Adam Leseur and Judi Leseur recently developed the Bermudian Freestyle team in order to give their kids a new opportunity. Their three boys; Christopher 16 years old, Matt 13 years old, and John 10 years old, make up the entire Bermudian National Freestyle Team. “This opportunity came along thanks to Mike Murphy and his son Tucker who created the Bermuda Winter Ski Association in order to compete for Bermuda in Nordic skiing,” says Adam Leseur. During the last Olympics in Vancouver, Bermuda sent Tucker Murphy to compete in Nordic skiing, which was the first time Bermuda had ever competed in the event. After they created the Winter Ski Association they then had it recognized by the Bermuda Olympic Association, which allowed them to compete for the country. “We as parents have the opportunity to open doors for our kids, and so if the Olympics are a potential door that can be opened, why not offer it to them,” says Adam. The formation of the Bermuda Winter Ski Association evokes images of the classic story of the 1988 Jamaican Bobsled Team.
Obviously training in Bermuda for a winter sports event would be near to impossible. The International Skiing Federation, or FIS, allows international athletes to train in different countries other than the country they are competing for. The Bermudian boys train with Ski & Snowboard Club Vail (SSCV) under the tutelage of world-renowned coach John Dowling, and John Grigsby. Dowling has coached numerous U.S. Ski Team Athletes and knows exactly what he is doing when it comes to the world of moguls. Grisby has been coaching moguls for the past 11 years at numerous well-respected locations. With their coaching skills and the new facilities available at SSCV these athletes have a shot at achieving their dreams.
“The program here has taken some time to develop. Really up until late, the resources have begun to expand making it more possible to quickly progress in this sport. With Woodward and the new trampoline facility at the Vail Ski & Snowboard Academy, we have seen tremendous change and growth in the sport of freestyle skiing,” says Adam. “I think the new opportunities presented to my boys will inherently improve their skiing. They are already incredible skiers, but now they will be skiing with some of the best in the world.

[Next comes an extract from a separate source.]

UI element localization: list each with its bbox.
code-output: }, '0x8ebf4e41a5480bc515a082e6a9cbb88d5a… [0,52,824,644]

This will surely be an eye opener,” says Judi Leseur.
Christopher plans on competing in as many NorAm events as possible to start establishing FIS points. “This opportunity has really helped us break in to the upper level of competition. Hopefully we will one day be able to carry the Bermudian flag for Freestyle skiing at the Olympics,” says Christopher.

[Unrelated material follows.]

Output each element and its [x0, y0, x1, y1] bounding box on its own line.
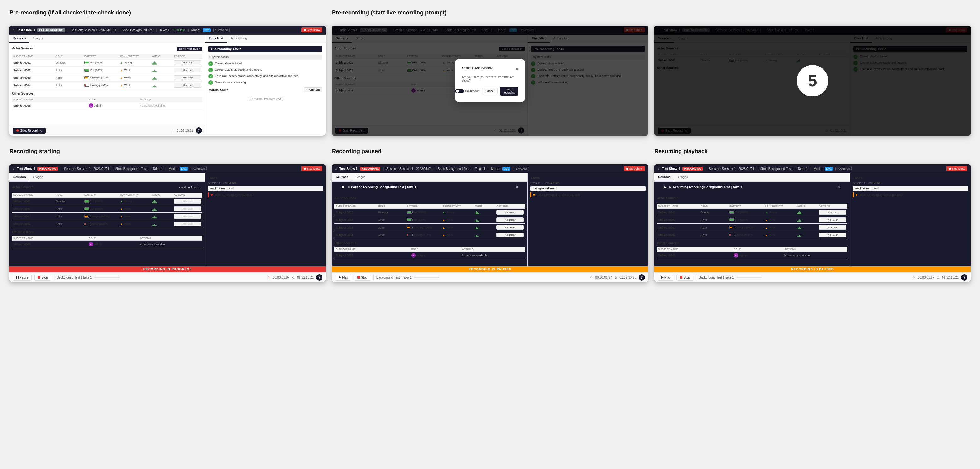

The family has already had some history in the Olympics. The Leseur boys’ great grandfather was an Olympic swimmer for Bermuda. He competed in the 1936 Olympics in Berlin where he once false started in front of Hitler. Sixteen years later he competed in the 1952 Olympics in Helsinki.
“They are the only skiers doing what they are doing for the country. It is just something that is kind of special. Thanks to long time locals, and Descente Reps, Bob and Kitty Seeman, the boys will be wearing custom-made ski outfits with the Bermudian Flag on them,” says Judi.
As Vail is gearing up for more of the mountain to open, these boys have gotten a head start and already begun their training on the mogul course at Golden Peak. Make sure to keep an eye out for the Bermudian Freestyle Team of three on the slopes this season.